According to our man, a caravan got lost a few years ago on the way to Constantinople, and ever since then it has been wandering miserably around Anatolia, the victim of a curse. From time to time it passes another caravan, and its disoriented travellers ask to be told the way, or else put other, very strange questions. Anyone who answers by so much as a single word calls down the same curse on himself, and must wander with the others for ever.

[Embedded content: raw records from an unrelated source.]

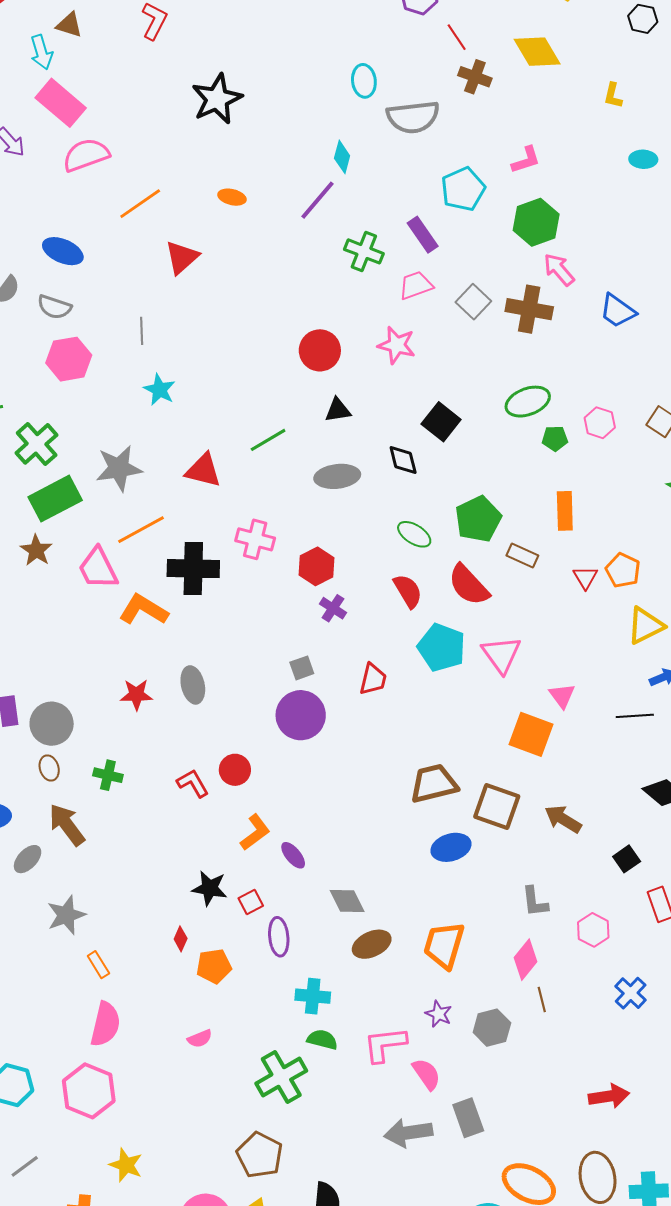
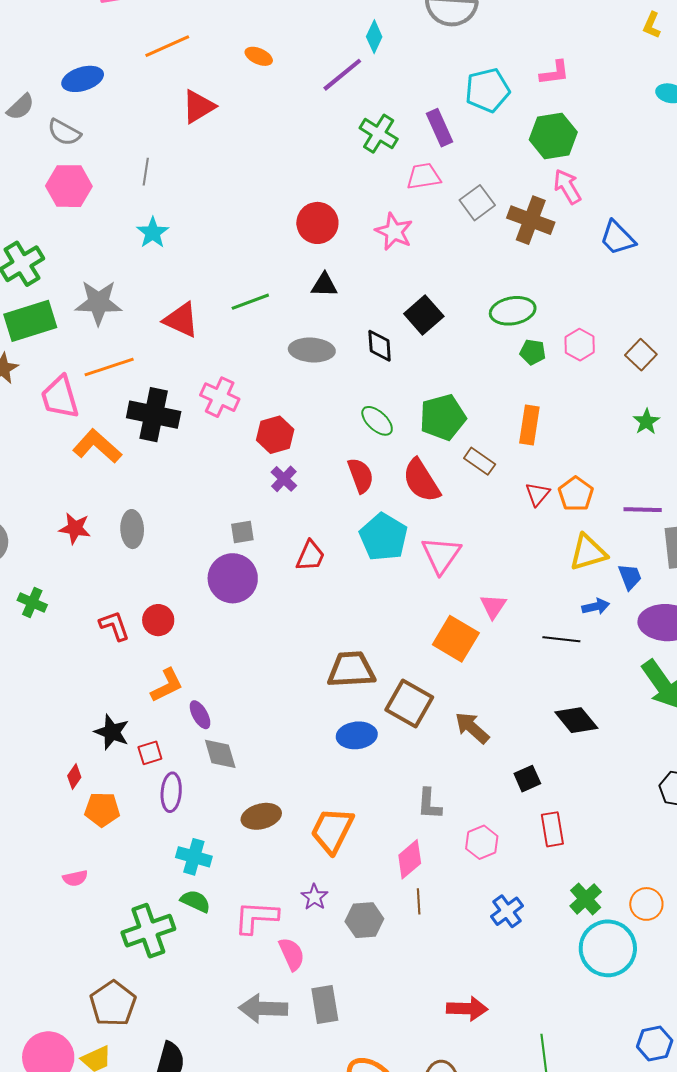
blue ellipse: (63, 251) -> (83, 79), turned -51
gray diamond: (347, 901) -> (220, 754), moved

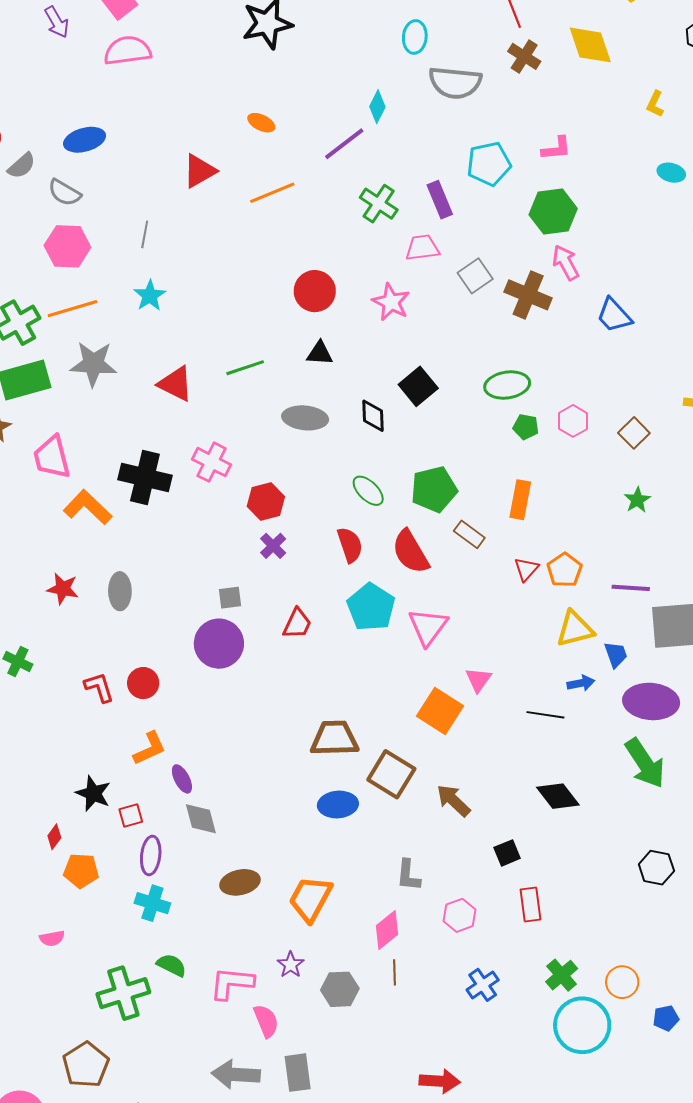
orange line: (167, 46) -> (272, 193), moved
orange line: (109, 367) -> (72, 309), moved
cyan cross: (194, 857) -> (152, 903), moved

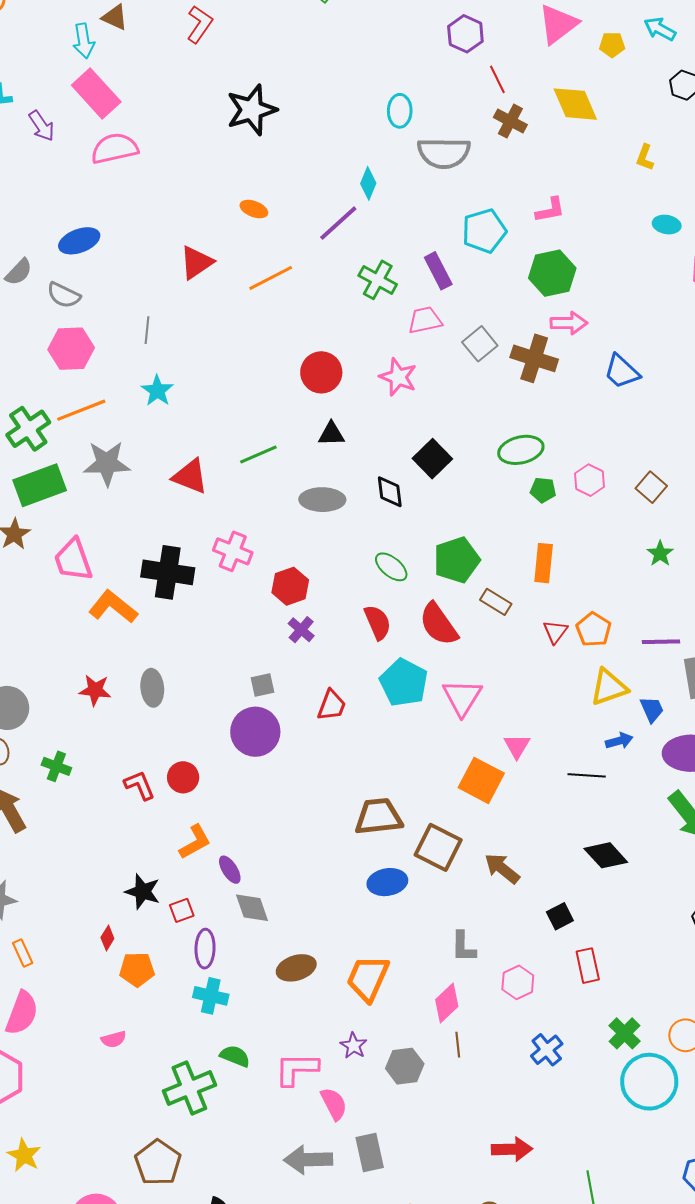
pink arrow: (566, 263) -> (569, 323), turned 123

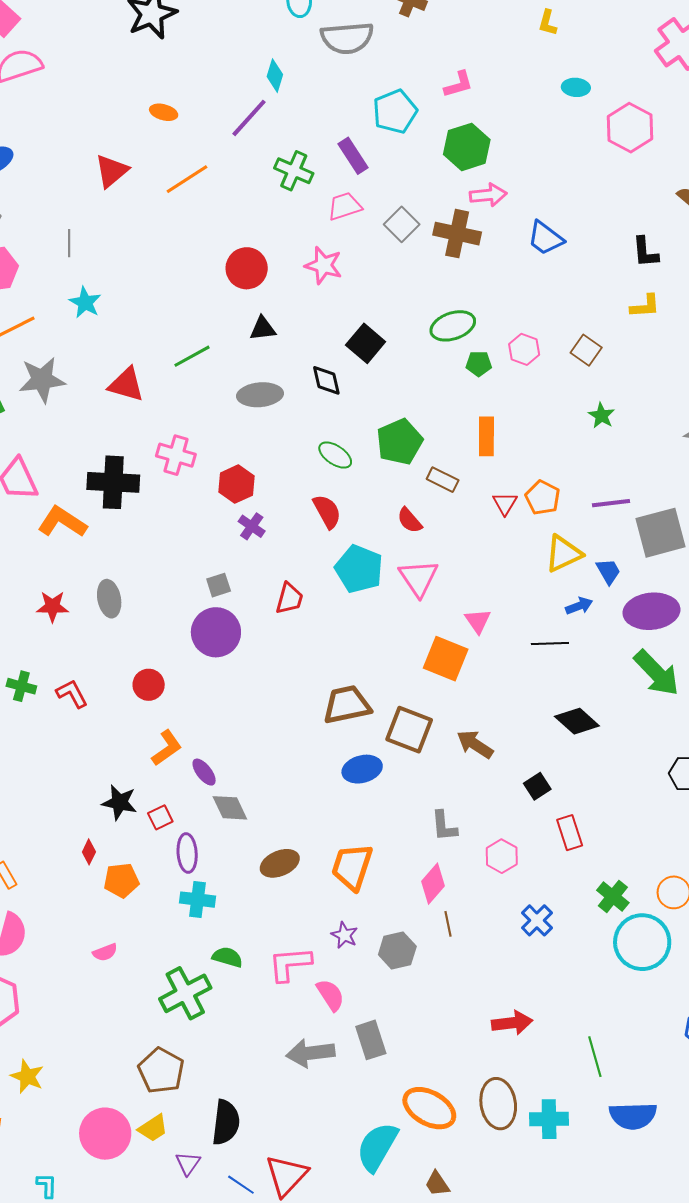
red semicircle: (439, 624) -> (410, 520), moved, size x0.6
red L-shape: (140, 785) -> (72, 694), moved

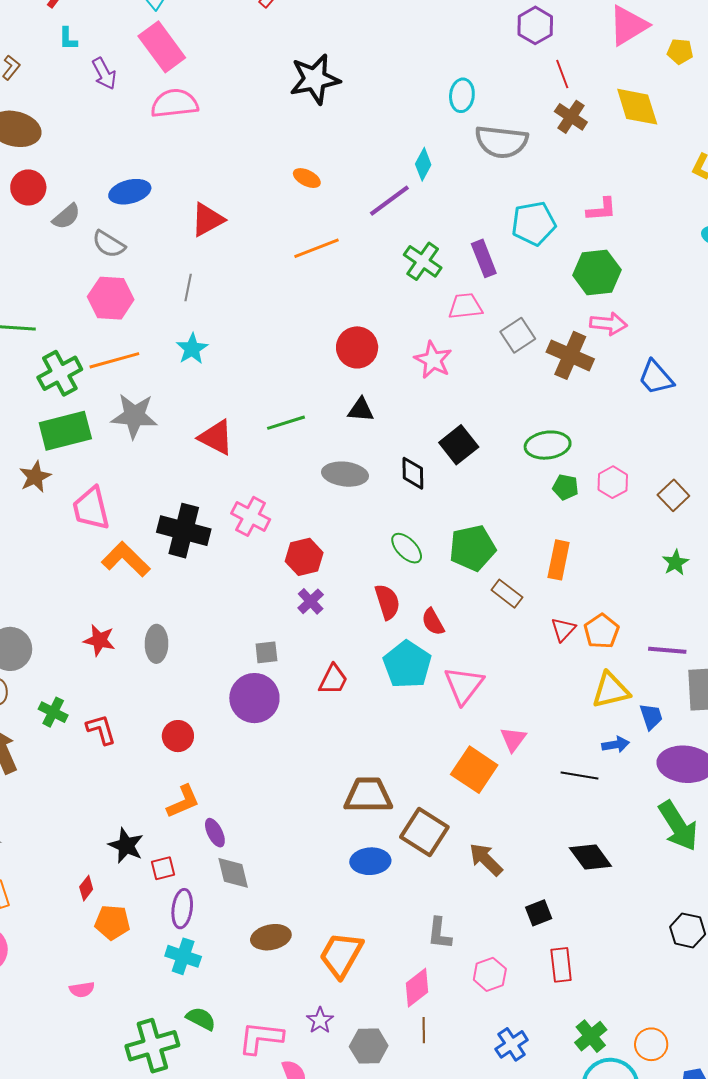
red triangle: (112, 171) -> (207, 220), moved
red semicircle: (410, 520) -> (433, 622), moved

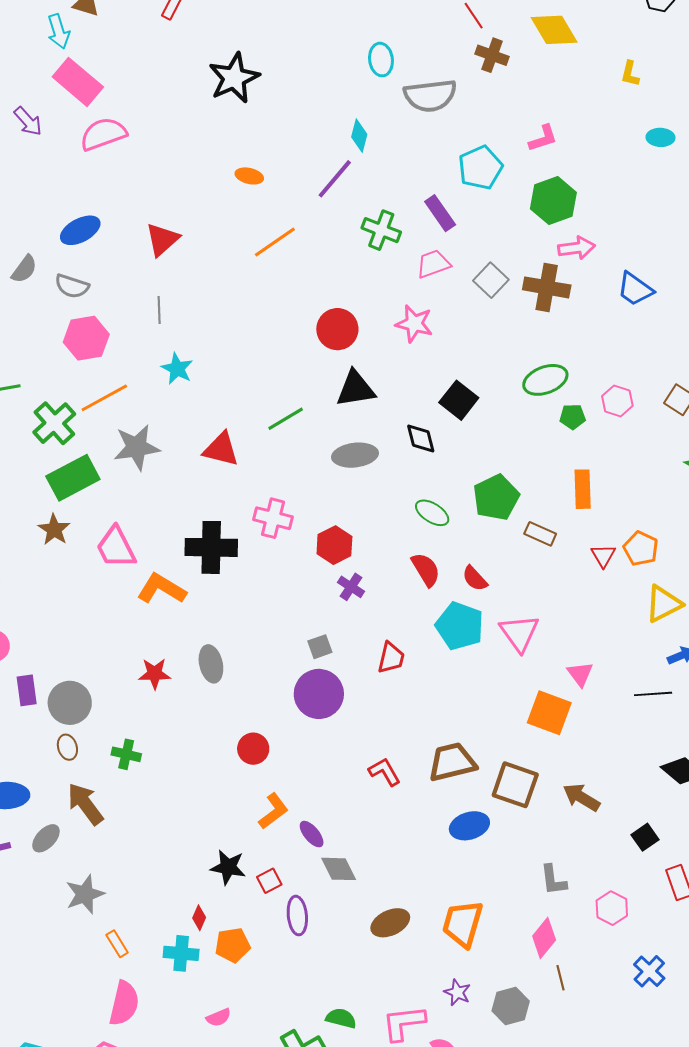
black triangle: (361, 410) -> (355, 389), size x1.5
red L-shape: (101, 729) -> (385, 772), moved
cyan cross: (183, 956) -> (181, 953), moved

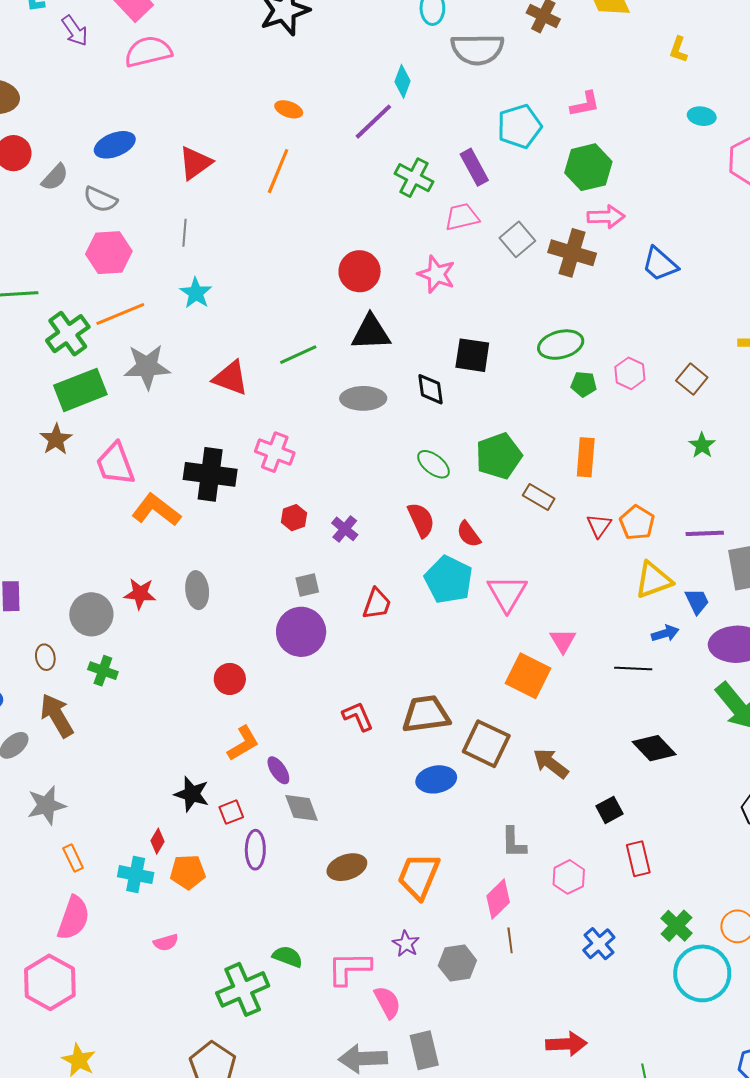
orange line: (275, 242) -> (278, 171), moved, turned -39
black square: (459, 400) -> (472, 355), turned -36
red hexagon: (334, 545) -> (294, 518), moved, size x0.7
gray circle: (70, 703) -> (91, 614), moved

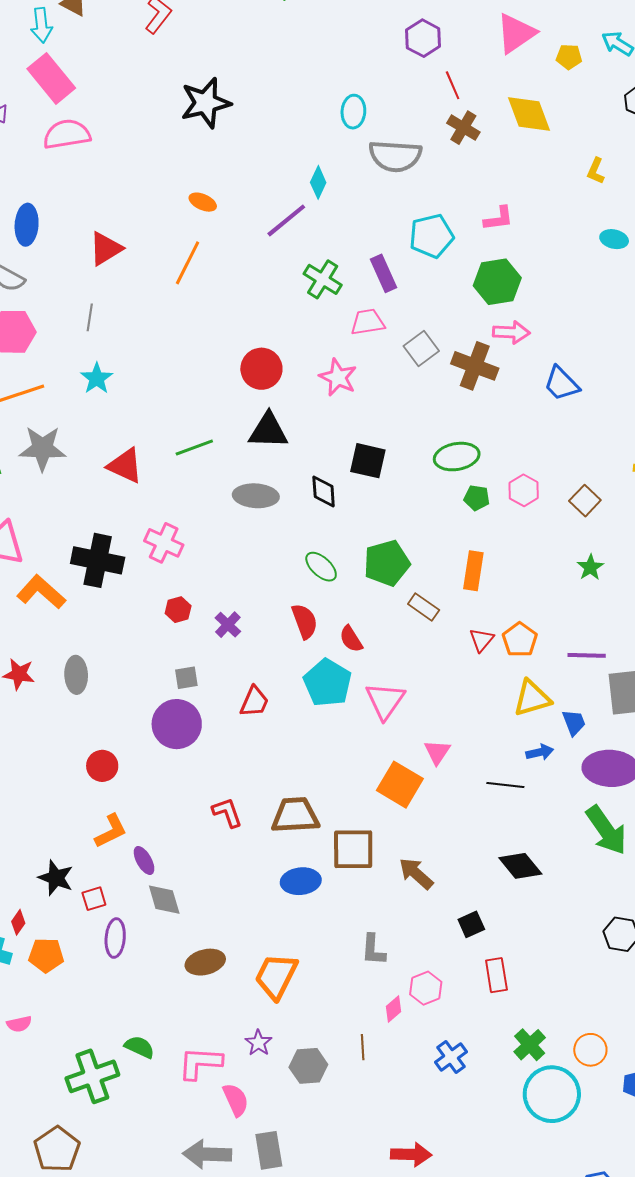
blue ellipse: (115, 145) -> (27, 225), turned -69
brown square: (486, 744) -> (353, 849), turned -30
pink diamond: (498, 899) -> (394, 1009), moved, size x0.7

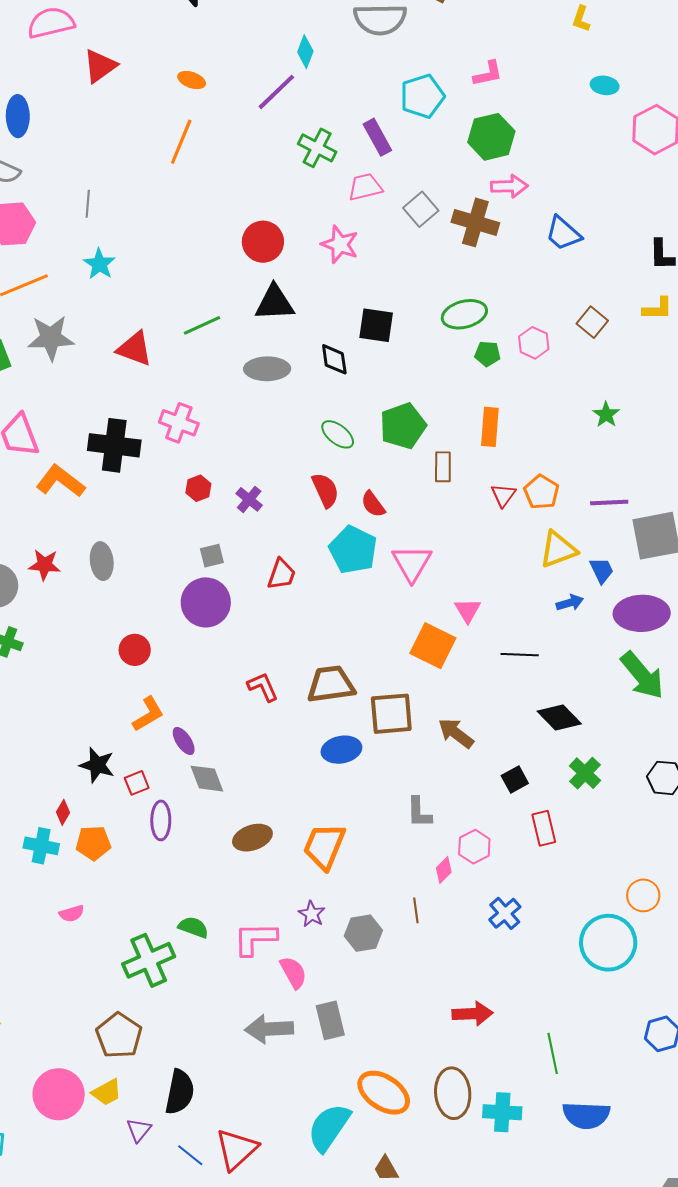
red triangle: (106, 249) -> (100, 66), moved
brown square: (585, 501) -> (592, 322), moved
brown rectangle: (424, 607) -> (443, 467), turned 60
black line: (505, 785) -> (520, 655), moved
green cross: (530, 1045) -> (585, 773), moved

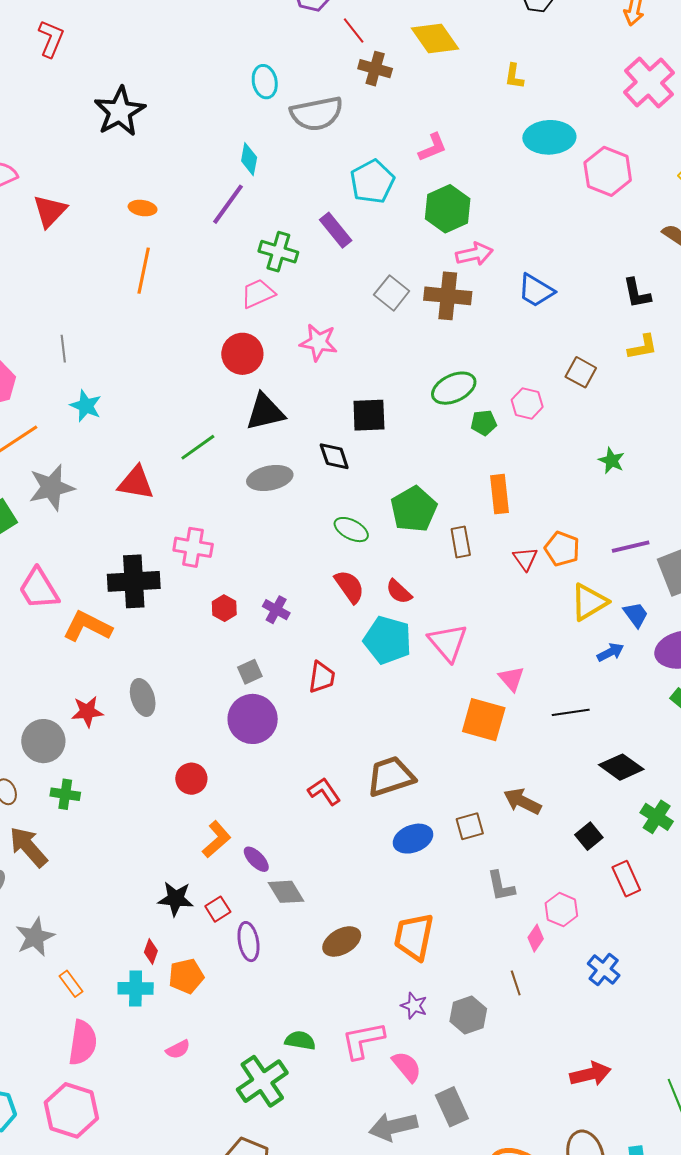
cyan ellipse: (605, 85) -> (549, 137), size x1.8
pink trapezoid: (365, 187) -> (258, 294), moved
brown square: (391, 714) -> (470, 826), moved, size x0.6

Why was the caravan the object of a curse? It’s said the travellers of which it was composed had told their families they were going on a pilgrimage to Mecca, whereas in fact they planned to go to Constantinople. So Heaven is supposed to have condemned them to wander endlessly without ever reaching their destination.
Our man declared he had met the phantom caravan twice, but had not let it take him in. No matter how much the lost travellers crowded round him, smiling, plucking at his sleeve and trying to cajole him, he pretended not to see them. And so he managed to elude the spell and continue his journey.
How can the ghost caravan be recognised? asked some of our more nervous companions. It can’t be recognised, said our caravaneer: it’s just like an ordinary caravan, its travellers are just like any other travellers, and that’s precisely why so many people are misled and get bewitched.
Some of our people shrugged when they heard this story, w
hile others seemed scared and kept scanning the horizon to check that no suspect caravan was in the offing.
I, of course, was one of those who lent no credence to these tales. Witness the fact that although they have been spreading back and forth the whole length of the caravan for three days, I didn’t think it worthwhile to mention such a vulgar fiction in these pages.
But today at noon we did pass another caravan.
We had just stopped by a stream for the midday meal. Servants and other attendants were busy gathering twigs and lighting fires when a caravan appeared over a nearby hill. In a few minutes it was almost upon us, and a whisper ran through our ranks: “It’s them — it’s the phantom caravan.” We were all transfixed. A strange shadow seemed to darken our faces, and we spoke very softly, staring at the new arrivals.
They seemed to draw near unnaturally fast, in a cloud of dust and haze.
When they were close by, they all dismounted and hurried towards us, apparently delighted at finding some fellow human beings and a cool spot. They advanced bowing and smiling broadly, and uttering greetings in Arabic, Turkish, Persian and Armenian. Our people were ill at ease, but no one moved or stood up or answered. “Why don’t you speak?” the others finally demanded. “Have we offended you somehow?” Still none of us made a move.
The others were already turning away, vexed, when suddenly our caravaneer let out a shout of laughter, which was immediately topped by an even louder guffaw from the other caravaneer.
“Curse you!” said the latter, coming forward with open arms. “You’ve been telling your tale about the ghost caravan again! And they swallowed it!”
Then everyone got up and started to embrace the others and invite them to share their meal, by way of excuse for the misunderstanding.